Almheiri noted that following the Abraham Accords, 60 major deals have been signed between the UAE and Israel, in technology, tourism, health, the environment, renewable and clean energy, and agricultural innovation for growing in desert conditions. Almheiri added, “This is something that was unimaginable. The benefits are compelling. I believe more must be done to extend and deepen opportunities.”

The next speaker was Fahad Algergawi, CEO, Dubai Investment Development Agency (Dubai FDI), providing support of foreign businesses looking to invest in Dubai’s thriving economy and to take advantage of its global strategic importance. Algergawi explained that he was privileged to meet with the first Israeli delegation that came to Abu Dhabi. He recalled that for four months after these meetings, there was not a week that went by without having at least five interactions with Israeli companies. “What we saw was a great potential for growth.” Algergawi recounted that just two months after the accords, a professional Israeli soccer player joined a UAE club. “He makes the crowd cheer and jump. That normalization and reality brings us today to be among friends.”

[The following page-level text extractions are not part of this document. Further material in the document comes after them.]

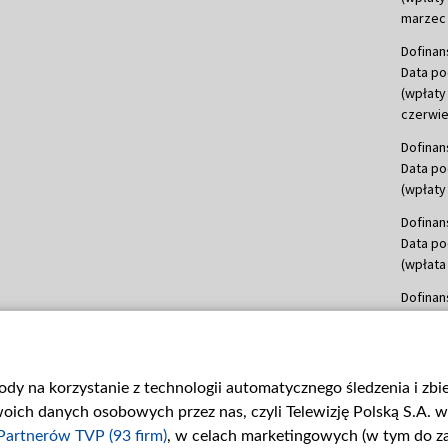
marzec 
Dofinan
Data po
(wpłaty
czerwie
Dofinan
Data po
(wpłaty 
Dofinan
Data po
(wpłata
Dofinan
Data po
(wpłata
mln, lis
gody na korzystanie z technologii automatycznego śledzenia i zb
Dofinan
ch danych osobowych przez nas, czyli Telewizję Polską S.A. w 
Data po
(wpłata
Partnerów TVP (93 firm)
, w celach marketingowych (w tym do 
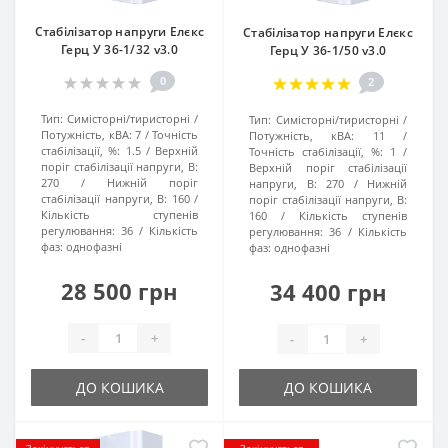
Стабілізатор напруги Елєкс
Стабілізатор напруги Елєкс
Герц У 36-1/32 v3.0
Герц У 36-1/50 v3.0
0
2
Тип:
Симісторні/тиристорні
Тип:
Симісторні/тиристорні
Потужність, кВА:
7
Точність
Потужність, кВА:
11
стабілізації, %:
1.5
Верхній
Точність стабілізації, %:
1
поріг стабілізації напруги, В:
Верхній поріг стабілізації
270
Нижній поріг
напруги, В:
270
Нижній
стабілізації напруги, В:
160
поріг стабілізації напруги, В:
Кількість ступенів
160
Кількість ступенів
регулювання:
36
Кількість
регулювання:
36
Кількість
фаз:
однофазні
фаз:
однофазні
28 500 грн
34 400 грн
-
+
-
+
ДО КОШИКА
ДО КОШИКА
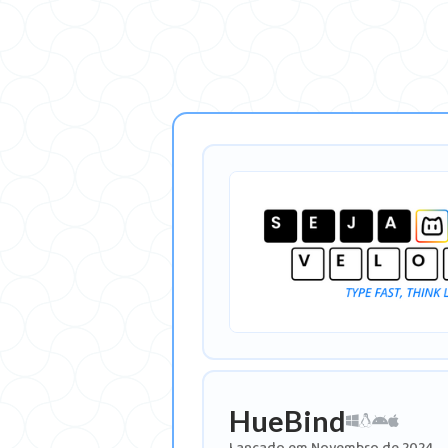
HueBind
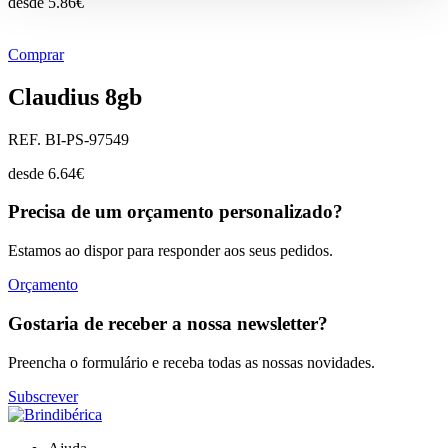
desde
5.86
€
Comprar
Claudius 8gb
REF. BI-PS-97549
desde
6.64
€
Precisa de um orçamento personalizado?
Estamos ao dispor para responder aos seus pedidos.
Orçamento
Gostaria de receber a nossa newsletter?
Preencha o formulário e receba todas as nossas novidades.
Subscrever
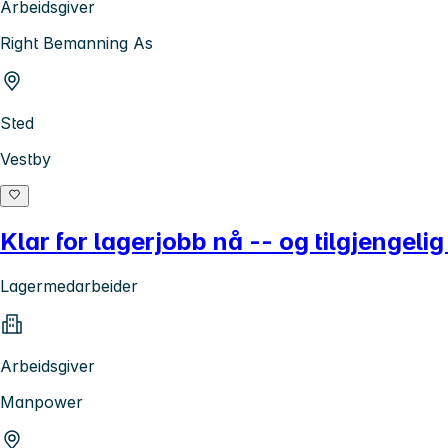
Arbeidsgiver
Right Bemanning As
Sted
Vestby
Klar for lagerjobb nå -- og tilgjengeli
Lagermedarbeider
Arbeidsgiver
Manpower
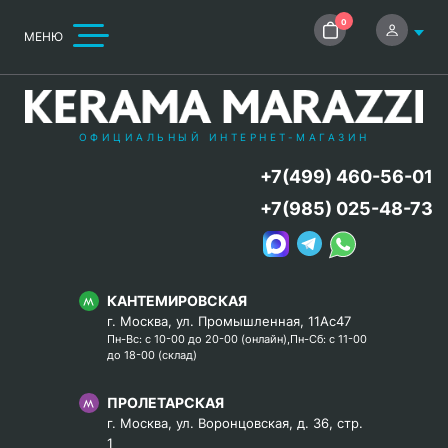
0
МЕНЮ
ОФИЦИАЛЬНЫЙ ИНТЕРНЕТ-МАГАЗИН
+7(499) 460-56-01
+7(985) 025-48-73
КАНТЕМИРОВСКАЯ
г. Москва, ул. Промышленная, 11Ас47
Пн-Вс: с 10-00 до 20-00 (онлайн),Пн-Сб: с 11-00
до 18-00 (склад)
ПРОЛЕТАРСКАЯ
г. Москва, ул. Воронцовская, д. 36, стр.
1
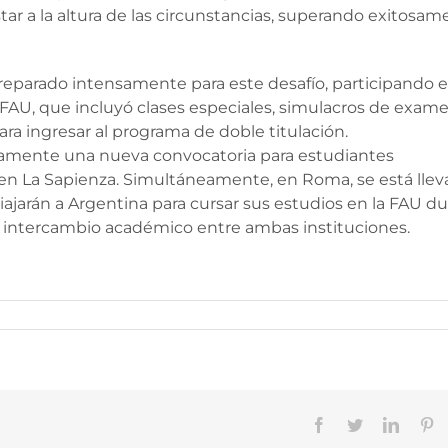
tar a la altura de las circunstancias, superando exitosa
preparado intensamente para este desafío, participando 
FAU, que incluyó clases especiales, simulacros de exam
para ingresar al programa de doble titulación.
ximamente una nueva convocatoria para estudiantes
r en La Sapienza. Simultáneamente, en Roma, se está lle
viajarán a Argentina para cursar sus estudios en la FAU d
so intercambio académico entre ambas instituciones.
Facebook
Twitter
Linked
Pi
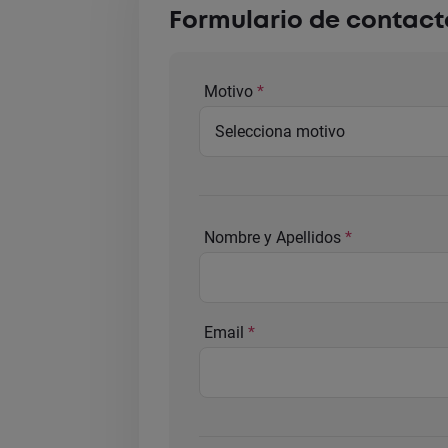
Formulario de contact
Motivo
Nombre y Apellidos
Email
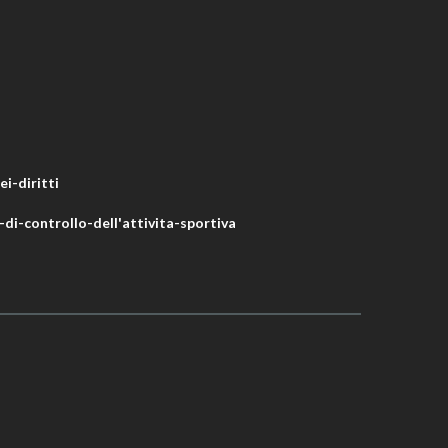
i-diritti
di-controllo-dell'attivita-sportiva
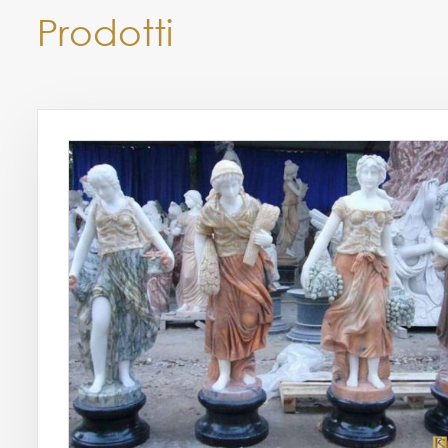
Prodotti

Khalid Alboom, deputy CEO with Algergawi, is not a fan of his boss’ favorite soccer club, but is pleased to see an Israeli player nonetheless. He noted their great city offers a large population for business opportunities. Ahmed Hamza, of the government’s Dubai Multi-Commodities Center, commented, “DMCC is the largest free trade zone in the UAE, with 20,000 member companies from over 170 different nationalities and many different sectors.”

Essa Sulaiman Ahmad, Emirates Airlines’ divisional VP, joined in with a big announcement. “On December 5, on the eighth day of Hanukkah, we are going to start our flights from Dubai to Tel Aviv. Out of New York, we’ll be flying four flights a day to connect seamlessly to Tel Aviv in a three-class configuration. Connecting out of Tel Aviv, we have 120 destinations, and with our partners, 200 countries. This is only the start; there is more to come.” Additionally, his airlines’ kosher meals are “best in the business.”

Almheiri concluded, “I’m very happy the coming generation will live in a region that allows dialogue, acceptance, living side-by-side, respecting everyone. That’s exactly the UAE vision.”